● Problem details: Only the lines from the one containing "BSX20 NPN 40V 05A." to the end of the listing below are wanted, repeated exactly.

● Dataset extract:
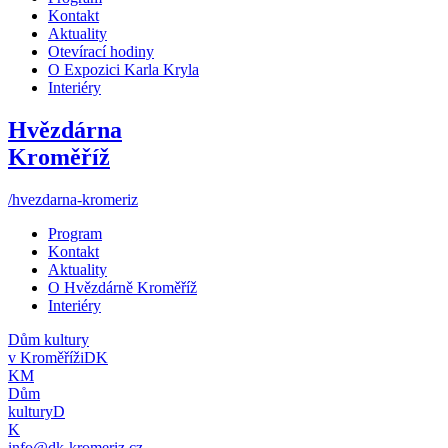
Kontakt
Aktuality
Otevírací hodiny
O Expozici Karla Kryla
Interiéry
Hvězdárna
Kroměříž
/hvezdarna-kromeriz
Program
Kontakt
Aktuality
O Hvězdárně Kroměříž
Interiéry
Dům kultury
v Kroměříži
DK
KM
Dům
kultury
D
K
info@dk-kromeriz.cz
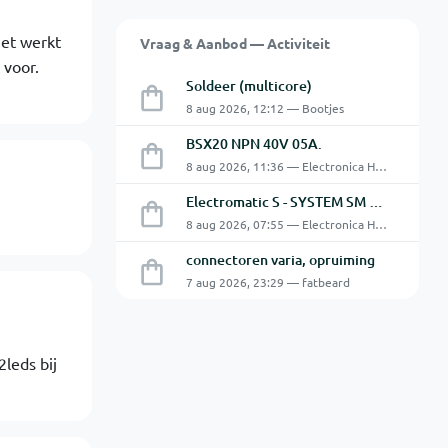
iet werkt
Vraag & Aanbod — Activiteit
 voor.
Soldeer (multicore)
8 aug 2026, 12:12 — Bootjes
BSX20 NPN 40V 05A.
8 aug 2026, 11:36 — Electronica Hobbyist
Electromatic S - SYSTEM SM 125 220
8 aug 2026, 07:55 — Electronica Hobbyist
connectoren varia, opruiming
7 aug 2026, 23:29 — fatbeard
leds bij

● Output for this task:
BSX20 NPN 40V 05A.
8 aug 2026, 11:36 — Electronica Hobbyist
Electromatic S - SYSTEM SM 125 220
8 aug 2026, 07:55 — Electronica Hobbyist
connectoren varia, opruiming
7 aug 2026, 23:29 — fatbeard
leds bij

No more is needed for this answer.